Solved
Contributor
Posts: 37

# Fuzzy logic to locate duplicates?

How can fuzzy logic be used to locate duplicate records in a single dataset? I have records where spellings can vary (or be slightly incorrect) based on a combination of free text and standard text in some variables, so the standard NODUPKEY or sort with FIRST or LAST in data steps do not work correctly.

Accepted Solutions
Solution
‎03-01-2018 03:43 PM
PROC Star
Posts: 622

## Re: Fuzzy logic to locate duplicates?

I prefer using SPEDIS() function which gives a score on the likelihood of two variables.

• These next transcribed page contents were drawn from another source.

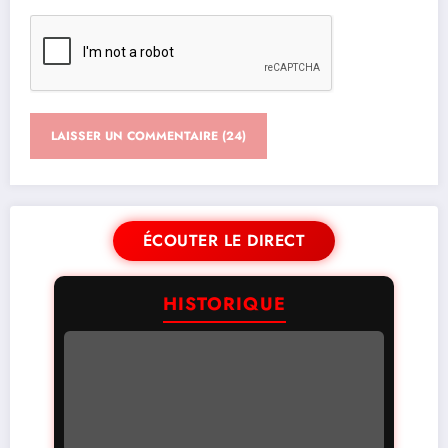
ÉCOUTER LE DIRECT
HISTORIQUE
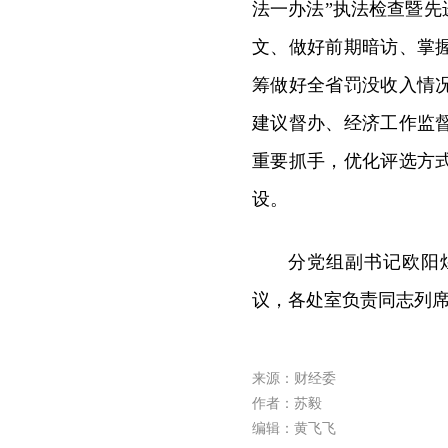
法一办法”执法检查暨先
文、做好前期暗访、掌
筹做好全省罚没收入情
建议督办、经济工作监
重要抓手，优化评选方
设。
分党组副书记欧阳
议，各处室负责同志列
来源：财经委
作者：苏毅
编辑：黄飞飞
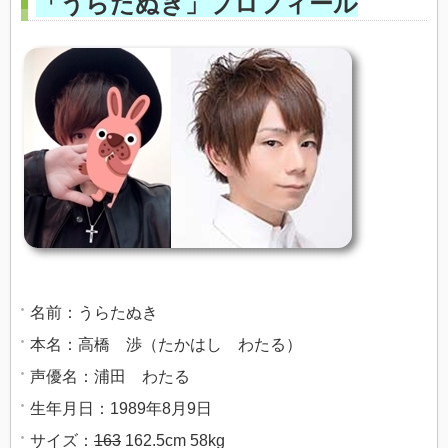
「うらたぬき」プロフィール
名前：うらたぬき
本名：高橋 渉（たかはし わたる）
声優名：浦田 わたる
生年月日：1989年8月9日
サイズ：
163
162.5cm 58kg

SPEDIS(First_name,First_name_match)<5;

COMPGED is also similar function.

Thanks,
Suryakiran

All Replies
Super User
Posts: 23,963

## Re: Fuzzy logic to locate duplicates?

This is a non-trivial problem.

One factor is the number of comparisons required, because you're now required to compare each record to all other records you're trying to match to, so it becomes a N*M comparison.

You can look at the following functions for starter:

COMPGED

SOUNDEX/SOUNDS LIKE

Doug____ wrote:

How can fuzzy logic be used to locate duplicate records in a single dataset? I have records where spellings can vary (or be slightly incorrect) based on a combination of free text and standard text in some variables, so the standard NODUPKEY or sort with FIRST or LAST in data steps do not work correctly.

Solution
‎03-01-2018 03:43 PM
PROC Star
Posts: 622

## Re: Fuzzy logic to locate duplicates?

I prefer using SPEDIS() function which gives a score on the likelihood of two variables.

SPEDIS(First_name,First_name_match)<5;

COMPGED is also similar function.

Thanks,
Suryakiran
Super User
Posts: 13,898

## Re: Fuzzy logic to locate duplicates?

How many records are you looking at?

Are there other variables in the data that help identify individuals (date of birth, address, other fields?)

Super User
Posts: 2,499

## Re: Fuzzy logic to locate duplicates?

I found COMPGED gives more usable results than SPEDIS.

Also, a good way to limit the size of the cartesian products, if applicable, it to match on similar lengths and on identical starting letter(s).

☑ This topic is solved.